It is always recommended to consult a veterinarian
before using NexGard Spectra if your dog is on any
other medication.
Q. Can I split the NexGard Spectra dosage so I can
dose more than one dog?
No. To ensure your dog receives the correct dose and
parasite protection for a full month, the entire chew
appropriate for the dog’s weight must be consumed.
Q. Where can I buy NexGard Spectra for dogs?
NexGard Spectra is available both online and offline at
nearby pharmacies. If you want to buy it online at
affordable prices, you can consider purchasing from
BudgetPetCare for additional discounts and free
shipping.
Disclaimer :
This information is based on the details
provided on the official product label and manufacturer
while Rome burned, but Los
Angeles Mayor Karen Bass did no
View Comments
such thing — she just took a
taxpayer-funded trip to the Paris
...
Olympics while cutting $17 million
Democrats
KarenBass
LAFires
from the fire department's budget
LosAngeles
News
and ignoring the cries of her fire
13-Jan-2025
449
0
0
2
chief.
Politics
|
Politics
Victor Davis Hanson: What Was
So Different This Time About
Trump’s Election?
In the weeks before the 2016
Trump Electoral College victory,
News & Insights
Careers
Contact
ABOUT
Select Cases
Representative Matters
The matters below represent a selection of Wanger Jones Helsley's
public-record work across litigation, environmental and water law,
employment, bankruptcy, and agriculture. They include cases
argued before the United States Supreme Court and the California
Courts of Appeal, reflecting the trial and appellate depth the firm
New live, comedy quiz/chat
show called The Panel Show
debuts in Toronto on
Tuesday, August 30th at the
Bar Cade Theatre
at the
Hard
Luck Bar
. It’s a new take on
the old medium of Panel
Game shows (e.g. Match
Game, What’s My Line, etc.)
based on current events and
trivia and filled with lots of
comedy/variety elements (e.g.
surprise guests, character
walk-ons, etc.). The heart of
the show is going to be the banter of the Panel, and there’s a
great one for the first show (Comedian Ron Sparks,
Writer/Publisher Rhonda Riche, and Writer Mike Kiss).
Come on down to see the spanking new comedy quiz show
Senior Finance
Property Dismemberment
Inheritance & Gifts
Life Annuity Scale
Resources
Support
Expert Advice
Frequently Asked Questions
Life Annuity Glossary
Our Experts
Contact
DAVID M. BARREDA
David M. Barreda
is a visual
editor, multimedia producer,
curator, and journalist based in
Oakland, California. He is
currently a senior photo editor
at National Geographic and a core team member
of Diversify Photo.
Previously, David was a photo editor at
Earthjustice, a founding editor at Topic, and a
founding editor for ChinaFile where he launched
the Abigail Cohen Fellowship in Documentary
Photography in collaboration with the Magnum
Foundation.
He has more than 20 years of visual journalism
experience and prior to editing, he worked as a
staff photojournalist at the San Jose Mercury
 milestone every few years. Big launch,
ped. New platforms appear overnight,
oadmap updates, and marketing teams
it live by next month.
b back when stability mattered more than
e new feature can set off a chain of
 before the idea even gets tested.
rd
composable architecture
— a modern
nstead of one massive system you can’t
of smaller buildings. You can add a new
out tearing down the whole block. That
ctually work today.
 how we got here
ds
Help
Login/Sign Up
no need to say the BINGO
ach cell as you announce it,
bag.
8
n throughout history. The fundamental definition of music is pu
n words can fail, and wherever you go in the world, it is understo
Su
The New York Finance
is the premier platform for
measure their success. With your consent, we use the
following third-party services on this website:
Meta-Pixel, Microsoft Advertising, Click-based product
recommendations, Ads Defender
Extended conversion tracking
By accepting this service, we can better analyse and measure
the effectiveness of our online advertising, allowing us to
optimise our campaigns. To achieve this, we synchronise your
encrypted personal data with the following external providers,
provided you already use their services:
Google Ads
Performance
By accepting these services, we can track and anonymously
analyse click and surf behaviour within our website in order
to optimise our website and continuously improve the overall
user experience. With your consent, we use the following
━━━━━━━━━━━━━━━━
» **Exercise objective**
Of the entries above, transcribe exactly those lines that fall between the line containing "of Diversify Photo." and the line containing "experience and prior", together with those two lines.

» **Result**
of Diversify Photo.
Previously, David was a photo editor at
Earthjustice, a founding editor at Topic, and a
founding editor for ChinaFile where he launched
the Abigail Cohen Fellowship in Documentary
Photography in collaboration with the Magnum
Foundation.
He has more than 20 years of visual journalism
experience and prior to editing, he worked as a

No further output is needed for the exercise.